Since products of Zernike polynomials are also Zernike polynomials, this expression can put in terms of DZ’s, albeit with different coefficients. Therefore, we can still apply the approach of this paper to image quality metrics with field-weighting.

We could also have an image quality metric formed from a function of W_rms:

W_{sys} = \frac{\int_{field} f (W_{rms} (\vec{H})) d \vec{H}}{\int_{field} d \vec{H}}

By the same argument, as long as f (∙) is a polynomial, we can express W_sys in terms of DZ’s, and the same approach can be applied.

11.6. Freeform surfaces

We addressed aspheric surfaces above, but this approach could also be applied to freeform surfaces. Fuerschbach [37] has described an aberration theory for systems with freeform surfaces, including tilts and decenters. Double Zernikes span the space of system wavefront functions and so could be used to describe performance degradations due to misalignments or other errors. Therefore, we have the ingredients necessary to develop our approach for systems with freeform surfaces.

12. Conclusions

We have demonstrated a method that predicts as-built performance considering tolerances and the action of compensators. The as-built performance can be used as the merit function so that designs are optimized to produce the best as-built performance. Computational speed is largely unaffected since only a handful of additional rays are required and all effects of tolerances and compensators are analytically computed, rather than resorting to iterative techniques. Since the method in this paper affects just the merit function definition, all optimization techniques (e.g., damped least squares, global optimization) still work the same way.

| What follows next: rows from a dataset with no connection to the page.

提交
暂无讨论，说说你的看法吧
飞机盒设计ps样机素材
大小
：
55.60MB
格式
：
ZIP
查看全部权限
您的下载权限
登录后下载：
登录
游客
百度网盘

Appendix 1 Vector multiplication

Vector multiplication has been extensively discussed in Thompson [14]. The angle convention used here (x-axis as reference axis), however, is different than in Thompson (y-axis as reference axis) and so vector multiplication properties differ from Thompson. Manuel [8] discussed different angle conventions, including the convention used here. Properties of vector multiplication with generic vectors $\vec{A} and \vec{B}$ under this convention follow.

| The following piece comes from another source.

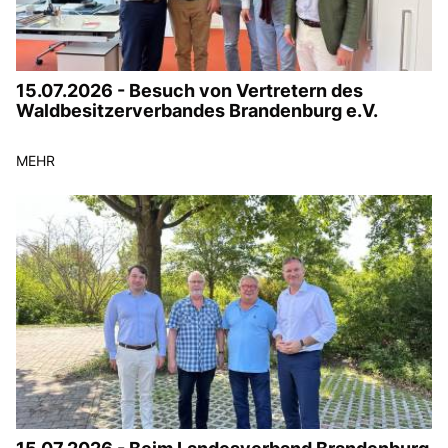
15.07.2026 - Besuch von Vertretern des
Waldbesitzerverbandes Brandenburg e.V.
MEHR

\begin{matrix} \vec{A} = a_{x} \hat{i} + a_{y} \hat{j} = a \exp (i α) \\ \vec{B} = b_{x} \hat{i} + b_{y} \hat{j} = b \exp (i β) \\ \vec{A} \vec{B} = a b \exp (i (α + β)) = a b \cos (α + β) + i a b \sin (α + β) \\ {(\vec{A} \vec{B})}_{x} = a b \sin (α + β) \\ {(\vec{A} \vec{B})}_{y} = a b \sin (α + β) \\ \vec{A^{2}} = a^{2} \cos (2 α) + i a^{2} \sin (2 α) \\ {(\vec{A^{2}})}_{x} = a^{2} \cos (2 α) \\ {(\vec{A^{2}})}_{y} = a^{2} \sin (2 α) \end{matrix}

Appendix 2 Zernike and DZ normalization

Conversion between the Fringe and Standard Zernike normalization schemes is given by [24]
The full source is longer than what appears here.